* **Entries taken from a collection**:
--- --- ---
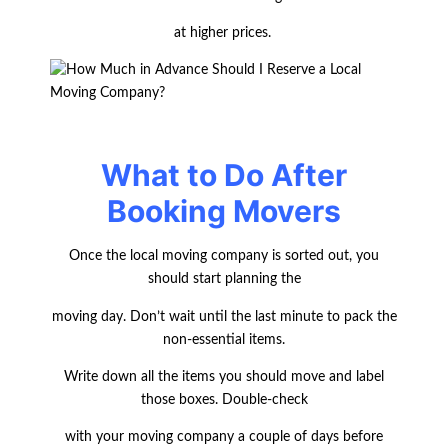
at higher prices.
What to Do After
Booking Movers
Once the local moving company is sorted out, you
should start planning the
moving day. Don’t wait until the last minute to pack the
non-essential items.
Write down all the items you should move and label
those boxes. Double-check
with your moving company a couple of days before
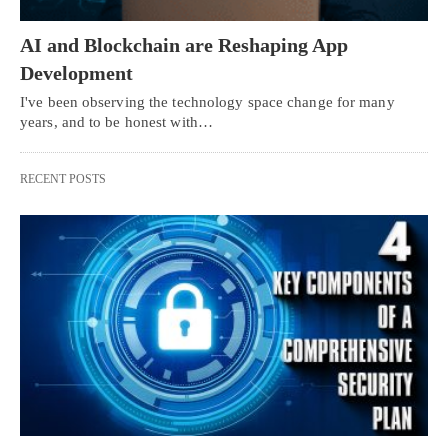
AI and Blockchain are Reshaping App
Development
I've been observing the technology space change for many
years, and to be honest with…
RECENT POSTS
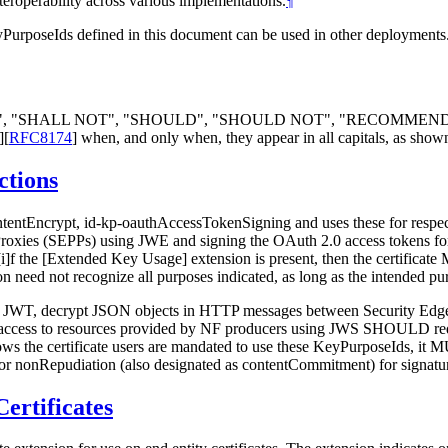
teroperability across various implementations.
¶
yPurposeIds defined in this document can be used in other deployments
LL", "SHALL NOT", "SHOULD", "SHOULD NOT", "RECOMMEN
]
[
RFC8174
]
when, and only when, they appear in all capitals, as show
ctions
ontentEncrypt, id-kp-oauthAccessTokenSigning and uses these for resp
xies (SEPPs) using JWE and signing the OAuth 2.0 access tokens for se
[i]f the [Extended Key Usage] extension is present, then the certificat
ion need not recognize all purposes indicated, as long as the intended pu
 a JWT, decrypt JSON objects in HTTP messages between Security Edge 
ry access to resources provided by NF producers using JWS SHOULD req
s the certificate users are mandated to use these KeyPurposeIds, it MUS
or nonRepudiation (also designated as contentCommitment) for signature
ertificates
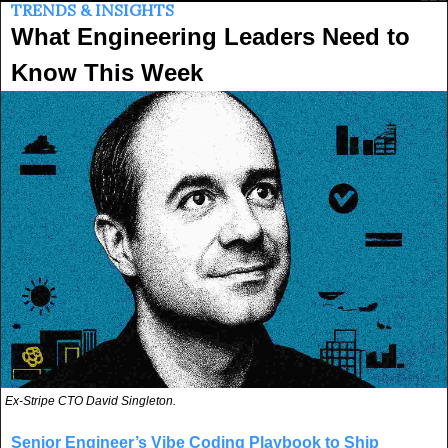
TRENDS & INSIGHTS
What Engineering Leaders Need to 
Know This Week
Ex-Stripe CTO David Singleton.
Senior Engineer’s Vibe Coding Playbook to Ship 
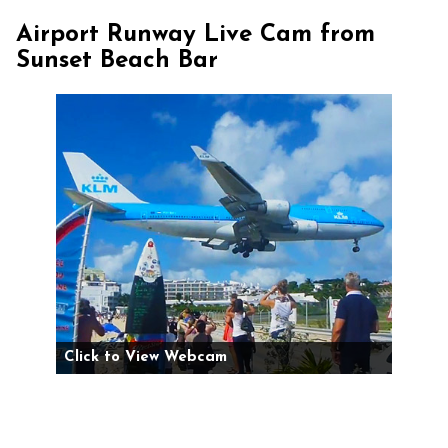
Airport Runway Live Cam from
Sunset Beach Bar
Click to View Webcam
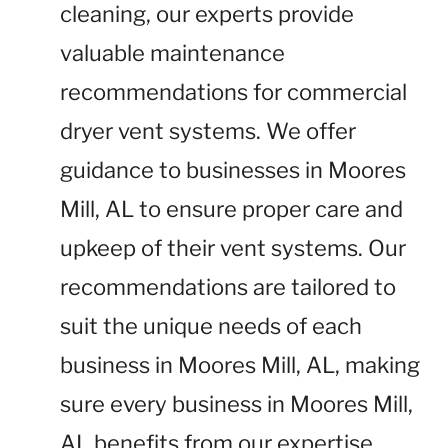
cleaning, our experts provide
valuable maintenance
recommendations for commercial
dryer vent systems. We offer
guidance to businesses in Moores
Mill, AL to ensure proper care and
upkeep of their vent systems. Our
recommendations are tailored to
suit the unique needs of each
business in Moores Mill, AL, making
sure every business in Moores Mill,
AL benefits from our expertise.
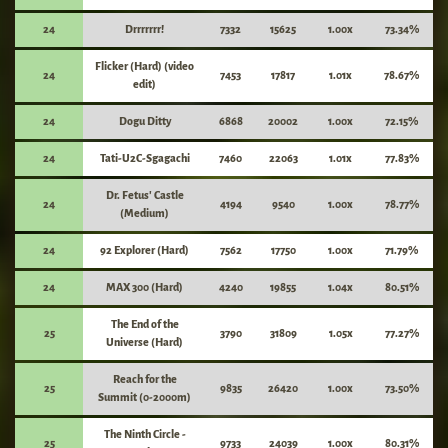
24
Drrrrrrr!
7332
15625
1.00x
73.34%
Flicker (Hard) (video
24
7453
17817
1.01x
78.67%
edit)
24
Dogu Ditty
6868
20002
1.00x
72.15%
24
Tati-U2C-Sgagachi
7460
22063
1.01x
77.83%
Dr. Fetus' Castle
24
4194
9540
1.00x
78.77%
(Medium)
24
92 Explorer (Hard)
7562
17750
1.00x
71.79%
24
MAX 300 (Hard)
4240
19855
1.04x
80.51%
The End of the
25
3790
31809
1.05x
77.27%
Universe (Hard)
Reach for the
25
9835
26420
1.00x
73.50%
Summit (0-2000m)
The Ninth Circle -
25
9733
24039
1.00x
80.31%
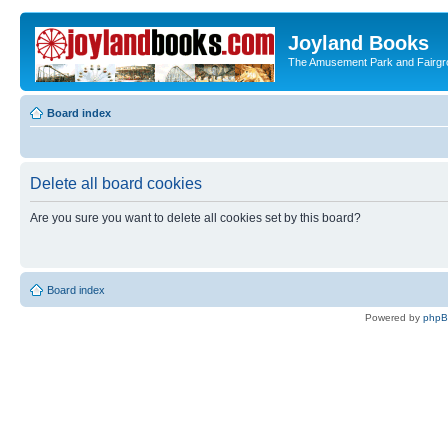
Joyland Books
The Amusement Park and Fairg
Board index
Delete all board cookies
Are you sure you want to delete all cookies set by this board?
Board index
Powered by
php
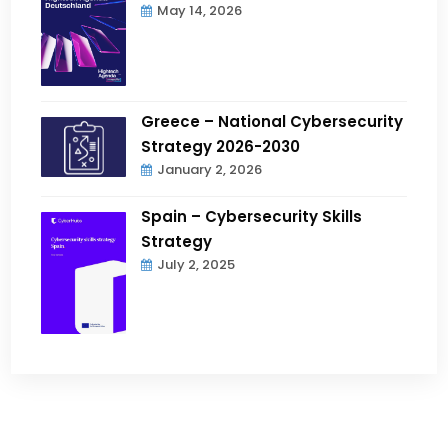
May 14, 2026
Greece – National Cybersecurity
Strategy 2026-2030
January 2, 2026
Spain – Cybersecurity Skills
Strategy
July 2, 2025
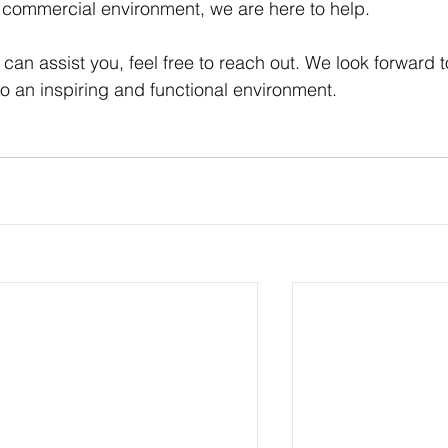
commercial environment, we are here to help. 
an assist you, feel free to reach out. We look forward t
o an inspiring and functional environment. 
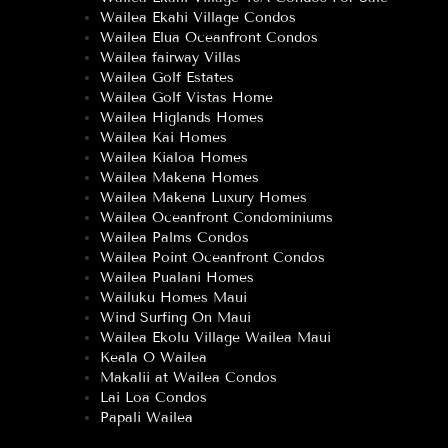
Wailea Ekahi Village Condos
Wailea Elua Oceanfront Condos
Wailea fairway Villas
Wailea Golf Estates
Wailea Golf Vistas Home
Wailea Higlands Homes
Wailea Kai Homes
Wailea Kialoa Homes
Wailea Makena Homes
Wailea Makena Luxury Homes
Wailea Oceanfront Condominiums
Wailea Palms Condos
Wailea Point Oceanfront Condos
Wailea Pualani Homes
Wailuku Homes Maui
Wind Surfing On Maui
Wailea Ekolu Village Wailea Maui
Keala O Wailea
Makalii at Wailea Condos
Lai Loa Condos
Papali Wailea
--- --- ---
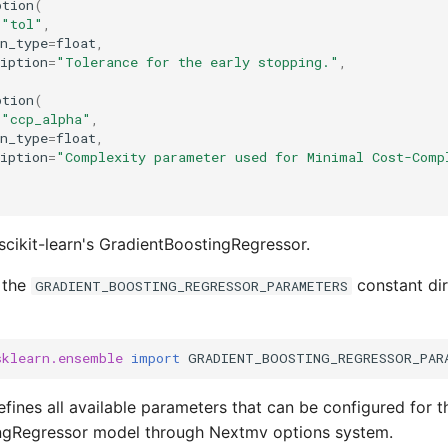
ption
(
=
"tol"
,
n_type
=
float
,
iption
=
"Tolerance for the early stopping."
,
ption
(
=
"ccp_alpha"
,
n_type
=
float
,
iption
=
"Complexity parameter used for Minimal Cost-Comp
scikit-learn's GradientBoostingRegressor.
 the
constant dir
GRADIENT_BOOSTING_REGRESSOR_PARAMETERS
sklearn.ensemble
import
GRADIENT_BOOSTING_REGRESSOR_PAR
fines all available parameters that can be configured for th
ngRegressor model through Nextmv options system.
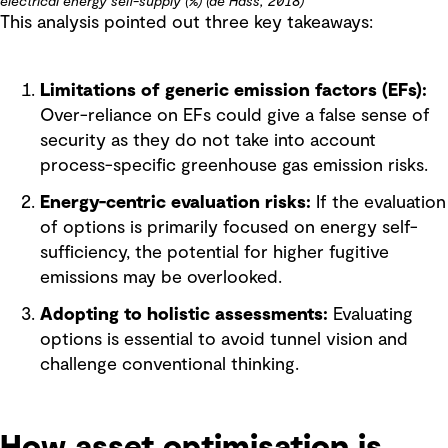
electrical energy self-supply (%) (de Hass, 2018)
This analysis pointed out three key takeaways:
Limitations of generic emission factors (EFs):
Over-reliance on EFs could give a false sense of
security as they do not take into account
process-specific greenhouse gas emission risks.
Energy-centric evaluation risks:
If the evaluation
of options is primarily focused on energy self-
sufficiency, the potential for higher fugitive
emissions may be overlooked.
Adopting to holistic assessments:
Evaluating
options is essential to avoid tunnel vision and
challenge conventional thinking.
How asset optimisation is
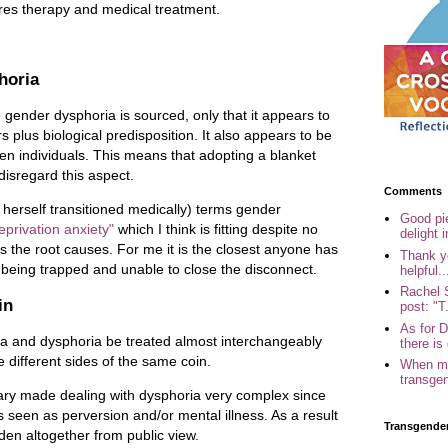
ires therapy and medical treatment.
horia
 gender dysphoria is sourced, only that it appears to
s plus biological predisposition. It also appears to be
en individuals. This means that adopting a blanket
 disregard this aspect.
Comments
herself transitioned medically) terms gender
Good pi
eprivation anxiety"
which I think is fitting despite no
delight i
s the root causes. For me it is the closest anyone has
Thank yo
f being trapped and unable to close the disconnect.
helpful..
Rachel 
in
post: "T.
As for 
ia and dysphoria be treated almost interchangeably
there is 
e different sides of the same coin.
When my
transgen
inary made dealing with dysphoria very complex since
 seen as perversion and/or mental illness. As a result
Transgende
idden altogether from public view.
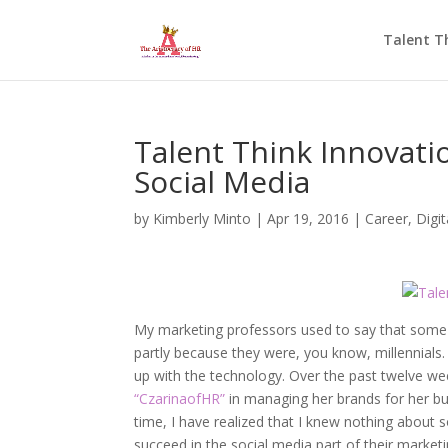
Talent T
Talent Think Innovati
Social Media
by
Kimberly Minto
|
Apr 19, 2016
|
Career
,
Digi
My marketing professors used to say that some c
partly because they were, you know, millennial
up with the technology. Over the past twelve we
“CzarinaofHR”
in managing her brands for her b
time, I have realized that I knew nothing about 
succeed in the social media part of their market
--- --- ---
* **WORK ORDER**:
The answer must consist of every line from the entries above that contains "higher".

* **WRITTEN RESPONSE**:
at higher prices.
sufficiency, the potential for higher fugitive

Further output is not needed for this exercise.